FROM TALLAHASSEE TO YOU
Florida Department of Elder Affairs
Message from Secretary Richard Prudom
November 11 marks Veterans Day across our great nation. Floridians have a rich history of military service, and our state is one of the most military and veteran friendly in the U.S. There are more than 1.5 million veterans living in Florida – the third largest veteran population in the country!
Nearly 52 percent of Florida’s veterans are over the age of 65, and they have served in World War II, the Korean War, the Vietnam-era, the Gulf War, and post-9/11 – the War Against Terrorism.
Florida veterans have a wealth of knowledge and experience to share with younger generations. Stories of service may find a venue in print, on television, or through special programs that host dialogues among veterans, adults, and youth. When an intergenerational exchange of ideas does happen, participants often express feeling a deeper connection with some of the people involved. If the right opportunity does present itself, I hope stories may indeed be shared.
Truly, the dedication and selflessness of our veterans is unmatched. Service men and women stepped forward to defend freedom and the principles of America when needed. While Veterans Day is just one day, it stands to symbolize commitment and service to country. Veterans Day allows us to honor those who gave us the freedoms we enjoy all year.
November also celebrates Family Caregivers Month. In 2017, 2.9 million caregivers in Florida provided unpaid care to adults over the age of 50 with an estimated economic impact of $31 billion. However, the provision of that care can have adverse consequences for caregivers’ well-being, particularly for those caring for people living with dementia. In 2019, the average caregiver provided 78 hours of care in a given week, and 23 percent of caregivers provided around-the-clock care.2 Family members and other informal caregivers are the largest sources of support for older adults in this country, but changes in family structure and social roles may affect that support.

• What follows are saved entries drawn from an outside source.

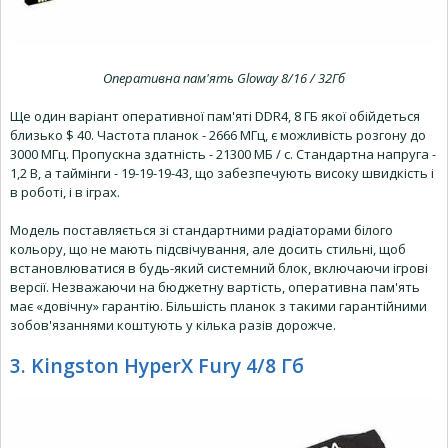
Оперативна пам'ять Gloway 8/16 / 32Гб
Ще один варіант оперативної пам'яті DDR4, 8 ГБ якої обійдеться
близько $ 40. Частота планок - 2666 МГц, є можливість розгону до
3000 МГц. Пропускна здатність - 21300 МБ / с. Стандартна напруга -
1,2 В, а таймінги - 19-19-19-43, що забезпечують високу швидкість і
в роботі, і в іграх.
Модель поставляється зі стандартними радіаторами білого
кольору, що не мають підсвічування, але досить стильні, щоб
встановлюватися в будь-який системний блок, включаючи ігрові
версії. Незважаючи на бюджетну вартість, оперативна пам'ять
має «довічну» гарантію. Більшість планок з такими гарантійними
зобов'язаннями коштують у кілька разів дорожче.
3. Kingston HyperX Fury 4/8 Гб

DOEA’s Livable Florida program, offered in partnership with AARP, helps create an Age-Friendly Community that can offer necessary resources and support to family caregivers as the new demographic of family caregiver is emerging. Age-Friendly Communities represent spaces that are safe and secure, have affordable and appropriate housing, offer good transportation options, and maintain supportive community features and services.
Key trends in family caregiving include the increasing diversity of family caregivers; the greater complexity of care needs; the large numbers of employed family caregivers balancing paid work, caregiving responsibilities, and the employment-related and out-of-pocket costs of care; and a growing care gap between the demand for and supply of family caregivers.
The leadership from Governor DeSantis has been remarkable as he works to support DOEA initiatives and ensure all Floridians have support and access to important services, including respite services for caregivers. Additionally, First Lady Casey DeSantis has strengthened mental health programs through her Hope for Healing initiative. In a recent campaign titled “Talk It Out Florida,” Governor DeSantis and DOEA encouraged older adults to seek help if distress impacts activities of daily life for several days or weeks. This campaign also provided mental health resources to encourage citizens to Talk It Out, including DOEA’s Elder Helpline at 1-800-963-5337.